Receiving Wide Coverage …

Atwitter About Twitter: The social-media network that's an unholy hybrid of news, opinions and procrastination priced its much-awaited initial public offering at $26 per share, above its underwriters' estimated range, for an initial valuation of $18 billion. (That's about $129 million per character that you're publishing for free in a typical 140-character Tweet.) Depending on how many shares are sold today in its first day of trading, the IPO is expected to raise up to $2.1 billion, the third biggest U.S. deal of the year and the second-biggest U.S. Internet IPO of all time, according to the Wall Street Journal.

All that and Twitter is still unprofitable – but not for the banks underwriting the deal, which are expected to generate at least $56 million in fees for Wall Street, reports the Journal. Goldman Sachs led the deal, which was also underwritten by Morgan Stanley, JP Morgan Chase, Bank of America's Merrill Lynch and Deutsche Bank.
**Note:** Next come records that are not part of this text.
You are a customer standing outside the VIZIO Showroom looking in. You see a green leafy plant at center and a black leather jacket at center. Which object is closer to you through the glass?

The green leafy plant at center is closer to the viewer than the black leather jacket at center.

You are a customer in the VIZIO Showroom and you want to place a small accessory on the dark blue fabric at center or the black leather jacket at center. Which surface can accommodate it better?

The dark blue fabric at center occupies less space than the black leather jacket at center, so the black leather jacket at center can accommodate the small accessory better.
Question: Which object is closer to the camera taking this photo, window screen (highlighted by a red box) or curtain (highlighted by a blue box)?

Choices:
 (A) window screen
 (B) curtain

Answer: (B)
Dealbook is live-blogging the company's first day of public trading, and the Journal also profiled Twitter CFO Mike Gupta, a former Merrill Lynch investment banker and "42-year-old finance whiz …[who] helped keep confidential for two months the company's IPO filing, kept the company out of the Securities and Exchange Commission's cross hairs, and helped secure a $1 billion low-interest loan."

Oh, and in case Twitter co-founder Jack Dorsey can't survive on the estimated $700 million his stake in the company became worth last night, his payments startup Square is also in discussions with banks for a 2014 IPO. Wall Street Journal, Financial Times

More Goldman Probes: In less glowing news for the investment bank, Goldman Sachs is bracing for more regulatory problems (and legal payouts) over the mortgage-backed securities it packaged and sold leading up to the financial crisis.
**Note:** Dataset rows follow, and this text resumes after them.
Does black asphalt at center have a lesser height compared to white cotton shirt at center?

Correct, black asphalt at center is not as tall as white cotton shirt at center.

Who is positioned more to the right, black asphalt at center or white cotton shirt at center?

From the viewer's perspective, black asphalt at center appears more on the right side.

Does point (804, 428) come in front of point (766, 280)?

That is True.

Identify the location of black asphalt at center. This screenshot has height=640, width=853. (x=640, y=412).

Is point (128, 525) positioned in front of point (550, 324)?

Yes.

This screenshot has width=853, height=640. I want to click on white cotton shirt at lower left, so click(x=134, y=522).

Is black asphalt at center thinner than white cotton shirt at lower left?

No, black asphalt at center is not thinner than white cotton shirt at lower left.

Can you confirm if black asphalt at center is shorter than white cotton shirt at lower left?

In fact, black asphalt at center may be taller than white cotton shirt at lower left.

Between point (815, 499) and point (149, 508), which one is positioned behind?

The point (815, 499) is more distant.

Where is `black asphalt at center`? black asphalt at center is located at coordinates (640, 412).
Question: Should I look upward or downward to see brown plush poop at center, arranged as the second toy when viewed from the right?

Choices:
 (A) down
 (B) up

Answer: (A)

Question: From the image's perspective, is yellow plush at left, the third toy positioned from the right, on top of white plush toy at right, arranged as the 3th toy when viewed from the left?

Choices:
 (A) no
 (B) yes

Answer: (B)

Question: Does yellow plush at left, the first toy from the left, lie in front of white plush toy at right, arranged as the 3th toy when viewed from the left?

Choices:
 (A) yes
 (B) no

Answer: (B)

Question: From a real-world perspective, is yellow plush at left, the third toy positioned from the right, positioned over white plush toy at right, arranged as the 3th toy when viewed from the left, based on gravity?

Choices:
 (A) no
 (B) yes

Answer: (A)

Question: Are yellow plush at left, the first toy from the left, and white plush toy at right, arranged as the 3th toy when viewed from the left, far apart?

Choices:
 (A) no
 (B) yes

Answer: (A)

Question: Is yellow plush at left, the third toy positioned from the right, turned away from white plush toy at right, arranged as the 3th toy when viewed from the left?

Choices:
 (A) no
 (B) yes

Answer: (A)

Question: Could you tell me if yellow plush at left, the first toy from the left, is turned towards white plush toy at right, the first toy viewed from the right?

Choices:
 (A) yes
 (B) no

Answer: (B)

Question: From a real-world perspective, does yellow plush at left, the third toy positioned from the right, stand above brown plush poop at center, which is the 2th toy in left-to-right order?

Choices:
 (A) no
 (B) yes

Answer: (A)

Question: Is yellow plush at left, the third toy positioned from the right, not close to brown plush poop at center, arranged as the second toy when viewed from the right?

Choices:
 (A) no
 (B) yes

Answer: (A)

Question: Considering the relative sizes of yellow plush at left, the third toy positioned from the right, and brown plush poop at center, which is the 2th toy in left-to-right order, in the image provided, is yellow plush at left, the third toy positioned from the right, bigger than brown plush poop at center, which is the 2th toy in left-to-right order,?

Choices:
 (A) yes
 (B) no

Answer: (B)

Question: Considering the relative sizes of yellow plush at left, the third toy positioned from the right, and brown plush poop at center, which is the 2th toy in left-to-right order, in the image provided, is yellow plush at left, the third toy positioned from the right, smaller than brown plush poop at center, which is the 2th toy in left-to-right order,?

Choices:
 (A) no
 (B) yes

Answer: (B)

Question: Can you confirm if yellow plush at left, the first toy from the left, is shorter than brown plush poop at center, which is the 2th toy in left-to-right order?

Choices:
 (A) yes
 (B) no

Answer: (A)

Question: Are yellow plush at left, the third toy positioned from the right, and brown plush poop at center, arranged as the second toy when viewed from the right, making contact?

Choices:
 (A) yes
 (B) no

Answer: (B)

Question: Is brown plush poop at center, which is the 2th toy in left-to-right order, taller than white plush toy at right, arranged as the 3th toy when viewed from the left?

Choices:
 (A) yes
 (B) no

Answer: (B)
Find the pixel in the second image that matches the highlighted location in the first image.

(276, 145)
It also "sort of" disclosed that it's involved in a global probe into foreign exchange currency manipulation, says the FT, parsing Goldman's latest filing.

Financial Times

Ray Kelly, the chief of the New York Police Department and the standard-bearer of its much-criticized "stop-and-frisk" policy, needs a new job now that Bill de Blasio has been elected city mayor. Kelly apparently likes courting controversy: he's in talks to take on a senior security-related role at JPMorgan Chase, regulators' current favorite industry target. The job discussions were first reported by the New York Post.
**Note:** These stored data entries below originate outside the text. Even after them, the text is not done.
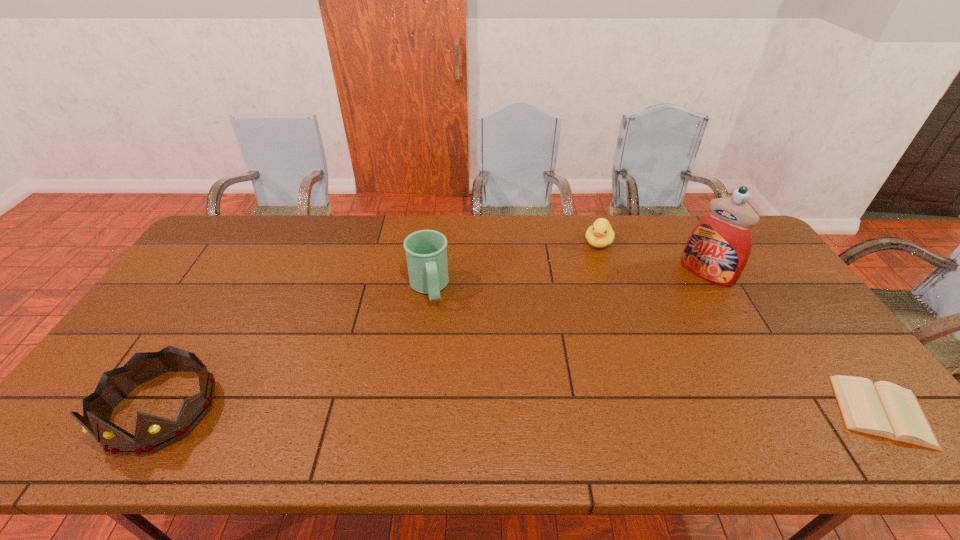 This screenshot has height=540, width=960. What are the coordinates of `free space at the far edge of the desktop` in the screenshot? It's located at (345, 228).

You are a GUI agent. You are given a task and a screenshot of the screen. Output one action in this format:
    pyautogui.click(x=<x>, y=<y>)
    Task: Click on the vacant space at the near edge of the desktop
    The height and width of the screenshot is (540, 960).
    Given the screenshot: What is the action you would take?
    pyautogui.click(x=340, y=393)

The height and width of the screenshot is (540, 960). Find the location of `free spot at the left edge of the desktop`. free spot at the left edge of the desktop is located at coordinates (165, 314).

Where is `blank space at the right edge of the desktop`? This screenshot has width=960, height=540. blank space at the right edge of the desktop is located at coordinates click(772, 278).

This screenshot has height=540, width=960. In the image, there is a desktop. Identify the location of vacant space at the near left corner. (140, 406).

Find the location of a particular element. free space between the detergent and the third object from left to right is located at coordinates (652, 258).

You are a GUI agent. You are given a task and a screenshot of the screen. Output one action in this format:
    pyautogui.click(x=<x>, y=<y>)
    Task: Click on the free area in between the tiara and the third tallest object
    
    Given the screenshot: What is the action you would take?
    pyautogui.click(x=295, y=349)

Find the location of `empty space between the third shortest object and the tiara`. empty space between the third shortest object and the tiara is located at coordinates (295, 349).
Wells Fargo, long a non-presence in the highly competitive U.S. credit card industry, is rolling out a new rewards program as part of its recent credit card push.

Wall Street Journal

Fannie Mae this morning reported an $8.7 billion profit during the third quarter and will make an $8.6 billion dividend payment to the U.S. Treasury later this year, "leaving the company close to making taxpayers whole on their massive investment in the company over the past five years."

Wells Fargo paid $335 million to the Federal Housing Finance Agency as part of a settlement for allegedly misleading disclosures on mortgage securities the bank sold to Fannie Mae and Freddie Mac. The payment, disclosed in a regulatory filing Wednesday, was significantly less than the $5.1 billion JPMorgan Chase has agreed to pay over similar charges and also on the small end of the "less than $1 billion" amount that it was previously reported Wells had agreed to pay.

New York Times

Wall Street bonuses are rising again, with the best raises coming to the people who handle wealthy customers' assets and those who underwrite IPOs (see above). Bond traders are out of luck.